WHAT IS BEING ASKED:
Drop all images. Then write out each line below exactly as given.

TASK MATERIAL:
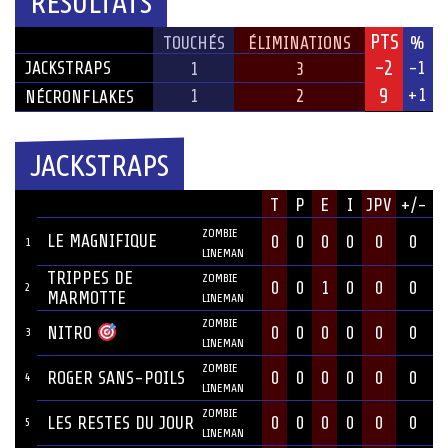
RÉSULTATS
PTS
ÉQUIPE
TOUCHÉS
ÉLIMINATIONS
%
-2
JACKSTRAPS
-1
1
3
9
+1
1
2
NÉCRONFLAKES
JACKSTRAPS
JOUEUR
T
P
E
I
JPV
+/-
#
POSITION
ZOMBIE
LE MAGNIFIQUE
0
0
0
0
0
0
1
LINEMAN
TRIPPES DE
ZOMBIE
0
0
1
0
0
0
2
MARMOTTE
LINEMAN
ZOMBIE
0
0
0
0
0
0
NITRO
3
LINEMAN
ZOMBIE
ROGER SANS-POILS
0
0
0
0
0
0
4
LINEMAN
ZOMBIE
LES RESTES DU JOUR
0
0
0
0
0
0
5
LINEMAN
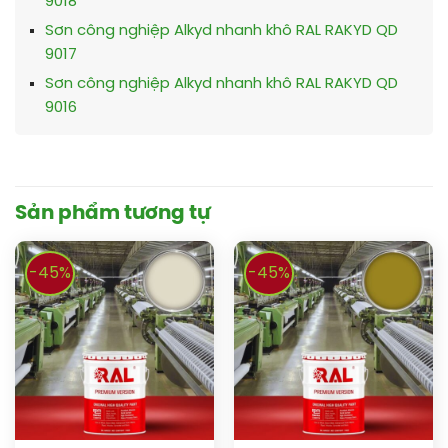
9018
Sơn công nghiệp Alkyd nhanh khô RAL RAKYD QD
9017
Sơn công nghiệp Alkyd nhanh khô RAL RAKYD QD
9016
Sản phẩm tương tự
-45%
-45%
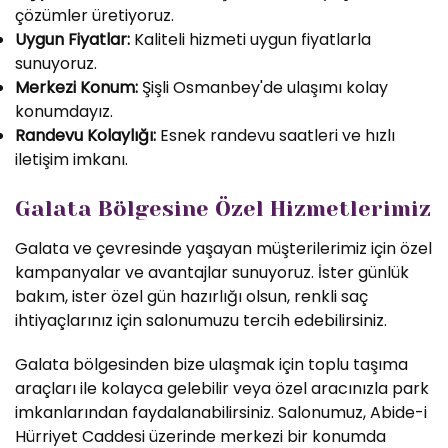
çözümler üretiyoruz.
Uygun Fiyatlar:
Kaliteli hizmeti uygun fiyatlarla
sunuyoruz.
Merkezi Konum:
Şişli Osmanbey'de ulaşımı kolay
konumdayız.
Randevu Kolaylığı:
Esnek randevu saatleri ve hızlı
iletişim imkanı.
Galata Bölgesine Özel Hizmetlerimiz
Galata ve çevresinde yaşayan müşterilerimiz için özel
kampanyalar ve avantajlar sunuyoruz. İster günlük
bakım, ister özel gün hazırlığı olsun, renkli saç
ihtiyaçlarınız için salonumuzu tercih edebilirsiniz.
Galata bölgesinden bize ulaşmak için toplu taşıma
araçları ile kolayca gelebilir veya özel aracınızla park
imkanlarından faydalanabilirsiniz. Salonumuz, Abide-i
Hürriyet Caddesi üzerinde merkezi bir konumda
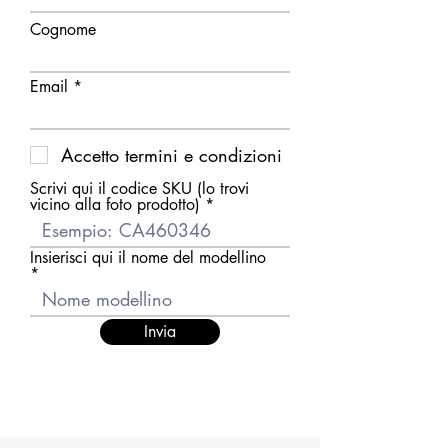
Cognome
Email
Accetto termini e condizioni
Scrivi qui il codice SKU (lo trovi
vicino alla foto prodotto)
Insierisci qui il nome del modellino
Invia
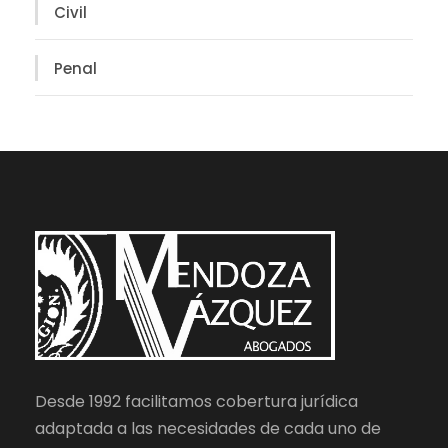
Civil
Penal
Desde 1992 facilitamos cobertura jurídica
adaptada a las necesidades de cada uno de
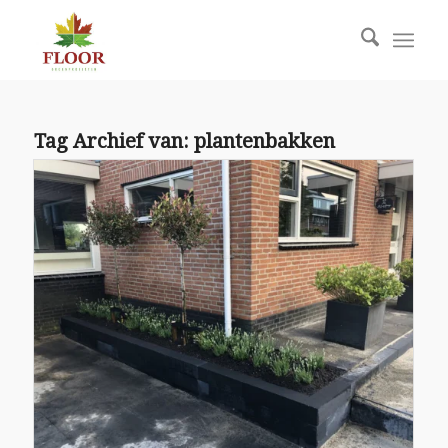
Tag Archief van:
plantenbakken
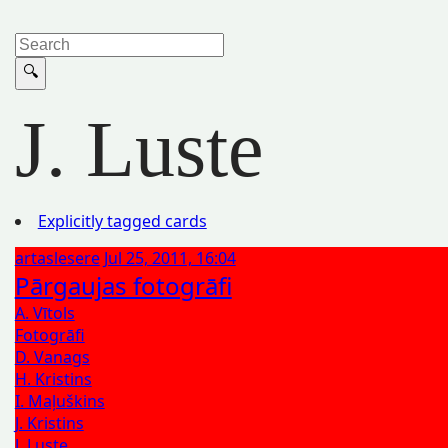
J. Luste
Explicitly tagged cards
artaslesere
Jul 25, 2011, 16:04
Pārgaujas fotogrāfi
A. Vītols
Fotogrāfi
D. Vanags
H. Kristins
I. Maļuškins
J. Kristins
J. Luste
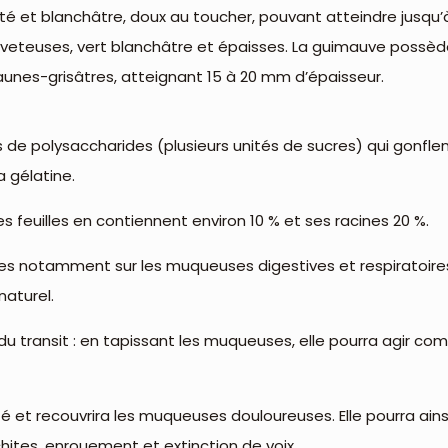
té et blanchâtre, doux au toucher, pouvant atteindre jusqu’à
uveteuses, vert blanchâtre et épaisses. La guimauve possède
jaunes-grisâtres, atteignant 15 à 20 mm d’épaisseur.
de polysaccharides (plusieurs unités de sucres) qui gonfle
a gélatine.
s feuilles en contiennent environ 10 % et ses racines 20 %.
es notamment sur les muqueuses digestives et respiratoire
naturel.
 transit : en tapissant les muqueuses, elle pourra agir com
ité et recouvrira les muqueuses douloureuses. Elle pourra ain
nchites, enrouement et extinction de voix.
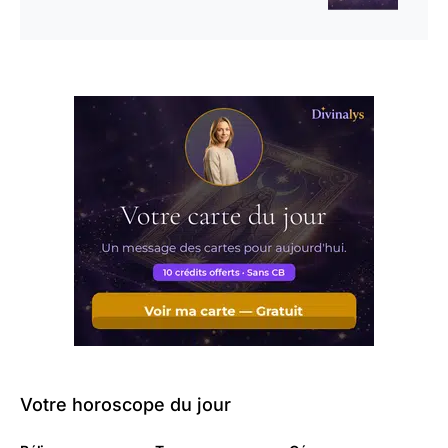
Votre horoscope du jour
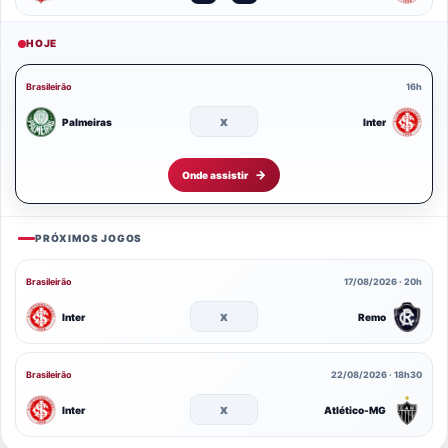
HOJE
Brasileirão
16h
x
Palmeiras
Inter
Onde assistir
PRÓXIMOS JOGOS
Brasileirão
17/08/2026 · 20h
x
Inter
Remo
Brasileirão
22/08/2026 · 18h30
x
Inter
Atlético-MG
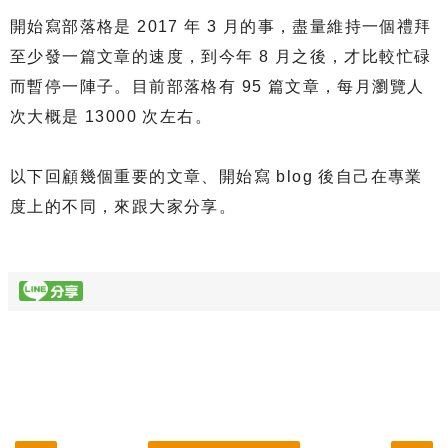
開始寫部落格是 2017 年 3 月的事，盡量維持一個禮拜
至少發一篇文章的速度，到今年 8 月之後，才比較忙碌
而暫停一陣子。目前部落格有 95 篇文章，每月瀏覽人
次大概是 13000 次左右。
以下回顧幾個重要的文章、開始寫 blog 後自己在專業
度上的不同，來跟大家分享。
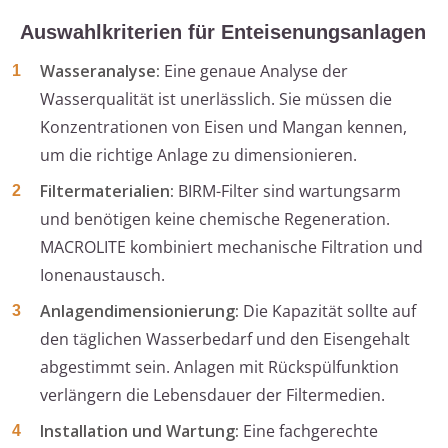
Auswahlkriterien für Enteisenungsanlagen
Wasseranalyse:
Eine genaue Analyse der
Wasserqualität ist unerlässlich. Sie müssen die
Konzentrationen von Eisen und Mangan kennen,
um die richtige Anlage zu dimensionieren.
Filtermaterialien:
BIRM-Filter sind wartungsarm
und benötigen keine chemische Regeneration.
MACROLITE kombiniert mechanische Filtration und
Ionenaustausch.
Anlagendimensionierung:
Die Kapazität sollte auf
den täglichen Wasserbedarf und den Eisengehalt
abgestimmt sein. Anlagen mit Rückspülfunktion
verlängern die Lebensdauer der Filtermedien.
Installation und Wartung:
Eine fachgerechte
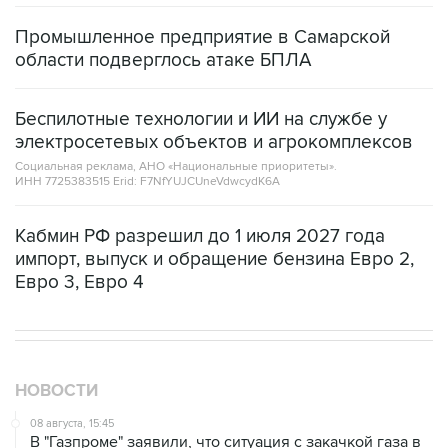
Промышленное предприятие в Самарской
области подверглось атаке БПЛА
Беспилотные технологии и ИИ на службе у
электросетевых объектов и агрокомплексов
Социальная реклама, АНО «Национальные приоритеты».
ИНН 7725383515 Erid: F7NfYUJCUneVdwcydK6A
Кабмин РФ разрешил до 1 июля 2027 года
импорт, выпуск и обращение бензина Евро 2,
Евро 3, Евро 4
НОВОСТИ
08 августа, 15:45
В "Газпроме" заявили, что ситуация с закачкой газа в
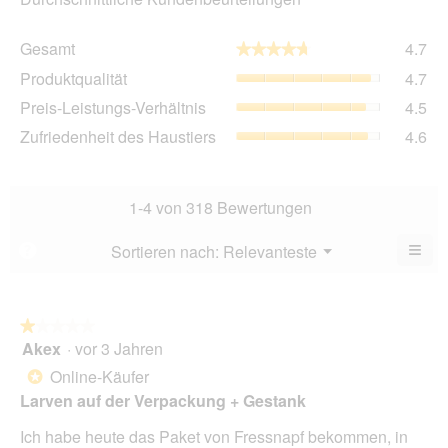
Ge
Gesamt
4.7
★★★★★
★★★★★
Dur
Pro
Produktqualität
4.7
Bew
Dur
4.7
Pre
Preis-Leistungs-Verhältnis
4.5
Bew
von
Lei
4.7
Zuf
Zufriedenheit des Haustiers
4.6
5.
Ver
von
des
Dur
5.
Hau
Bew
Dur
4.5
Bew
1-4 von 318 Bewertungen
von
4.6
5.
von
≡
Menü
Sortieren nach:
Relevanteste
?
▼
5.
Wen
Sie
auf
die
folg
★★★★★
★★★★★
Scha
Akex
·
vor 3 Jahren
1
klic
von
wird
Online-Käufer
*
der
5
unte
Larven auf der Verpackung + Gestank
Sternen.
aufg
Inhal
Ich habe heute das Paket von Fressnapf bekommen, in
aktua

RESPONSE BELOW:
RÉSULTATS
PTS
ÉQUIPE
TOUCHÉS
ÉLIMINATIONS
%
-2
JACKSTRAPS
-1
1
3
9
+1
1
2
NÉCRONFLAKES
JACKSTRAPS
JOUEUR
T
P
E
I
JPV
+/-
#
POSITION
ZOMBIE
LE MAGNIFIQUE
0
0
0
0
0
0
1
LINEMAN
TRIPPES DE
ZOMBIE
0
0
1
0
0
0
2
MARMOTTE
LINEMAN
ZOMBIE
0
0
0
0
0
0
NITRO
3
LINEMAN
ZOMBIE
ROGER SANS-POILS
0
0
0
0
0
0
4
LINEMAN
ZOMBIE
LES RESTES DU JOUR
0
0
0
0
0
0
5
LINEMAN
9018
Sơn công nghiệp Alkyd nhanh khô RAL RAKYD QD
9017
Sơn công nghiệp Alkyd nhanh khô RAL RAKYD QD
9016
Sản phẩm tương tự
-45%
-45%
çözümler üretiyoruz.
Uygun Fiyatlar:
Kaliteli hizmeti uygun fiyatlarla
sunuyoruz.
Merkezi Konum:
Şişli Osmanbey'de ulaşımı kolay
konumdayız.
Randevu Kolaylığı:
Esnek randevu saatleri ve hızlı
iletişim imkanı.
Galata Bölgesine Özel Hizmetlerimiz
Galata ve çevresinde yaşayan müşterilerimiz için özel
kampanyalar ve avantajlar sunuyoruz. İster günlük
bakım, ister özel gün hazırlığı olsun, renkli saç
ihtiyaçlarınız için salonumuzu tercih edebilirsiniz.
Galata bölgesinden bize ulaşmak için toplu taşıma
araçları ile kolayca gelebilir veya özel aracınızla park
imkanlarından faydalanabilirsiniz. Salonumuz, Abide-i
Hürriyet Caddesi üzerinde merkezi bir konumda
Cognome
Email
Accetto termini e condizioni
Scrivi qui il codice SKU (lo trovi
vicino alla foto prodotto)
Insierisci qui il nome del modellino
Invia
Civil
Penal
Desde 1992 facilitamos cobertura jurídica
adaptada a las necesidades de cada uno de
Tag Archief van:
plantenbakken
J. Luste
Explicitly tagged cards
artaslesere
Jul 25, 2011, 16:04
Pārgaujas fotogrāfi
A. Vītols
Fotogrāfi
D. Vanags
H. Kristins
I. Maļuškins
J. Kristins
J. Luste
té et blanchâtre, doux au toucher, pouvant atteindre jusqu’à
uveteuses, vert blanchâtre et épaisses. La guimauve possède
jaunes-grisâtres, atteignant 15 à 20 mm d’épaisseur.
de polysaccharides (plusieurs unités de sucres) qui gonfle
a gélatine.
s feuilles en contiennent environ 10 % et ses racines 20 %.
es notamment sur les muqueuses digestives et respiratoire
naturel.
 transit : en tapissant les muqueuses, elle pourra agir com
ité et recouvrira les muqueuses douloureuses. Elle pourra ain
nchites, enrouement et extinction de voix.
Votre horoscope du jour
HOJE
Brasileirão
16h
x
Palmeiras
Inter
Onde assistir
PRÓXIMOS JOGOS
Brasileirão
17/08/2026 · 20h
x
Inter
Remo
Brasileirão
22/08/2026 · 18h30
x
Inter
Atlético-MG
開始寫部落格是 2017 年 3 月的事，盡量維持一個禮拜
至少發一篇文章的速度，到今年 8 月之後，才比較忙碌
而暫停一陣子。目前部落格有 95 篇文章，每月瀏覽人
次大概是 13000 次左右。
以下回顧幾個重要的文章、開始寫 blog 後自己在專業
度上的不同，來跟大家分享。
Auswahlkriterien für Enteisenungsanlagen
Wasseranalyse:
Eine genaue Analyse der
Wasserqualität ist unerlässlich. Sie müssen die
Konzentrationen von Eisen und Mangan kennen,
um die richtige Anlage zu dimensionieren.
Filtermaterialien:
BIRM-Filter sind wartungsarm
und benötigen keine chemische Regeneration.
MACROLITE kombiniert mechanische Filtration und
Ionenaustausch.
Anlagendimensionierung:
Die Kapazität sollte auf
den täglichen Wasserbedarf und den Eisengehalt
abgestimmt sein. Anlagen mit Rückspülfunktion
verlängern die Lebensdauer der Filtermedien.
Installation und Wartung:
Eine fachgerechte
Промышленное предприятие в Самарской
области подверглось атаке БПЛА
Беспилотные технологии и ИИ на службе у
электросетевых объектов и агрокомплексов
Социальная реклама, АНО «Национальные приоритеты».
ИНН 7725383515 Erid: F7NfYUJCUneVdwcydK6A
Кабмин РФ разрешил до 1 июля 2027 года
импорт, выпуск и обращение бензина Евро 2,
Евро 3, Евро 4
НОВОСТИ
08 августа, 15:45
В "Газпроме" заявили, что ситуация с закачкой газа в
Ge
Gesamt
4.7
★★★★★
★★★★★
Dur
Pro
Produktqualität
4.7
Bew
Dur
4.7
Pre
Preis-Leistungs-Verhältnis
4.5
Bew
von
Lei
4.7
Zuf
Zufriedenheit des Haustiers
4.6
5.
Ver
von
des
Dur
5.
Hau
Bew
Dur
4.5
Bew
1-4 von 318 Bewertungen
von
4.6
5.
von
≡
Menü
Sortieren nach:
Relevanteste
?
▼
5.
Wen
Sie
auf
die
folg
★★★★★
★★★★★
Scha
Akex
·
vor 3 Jahren
1
klic
von
wird
Online-Käufer
*
der
5
unte
Larven auf der Verpackung + Gestank
Sternen.
aufg
Inhal
Ich habe heute das Paket von Fressnapf bekommen, in
aktua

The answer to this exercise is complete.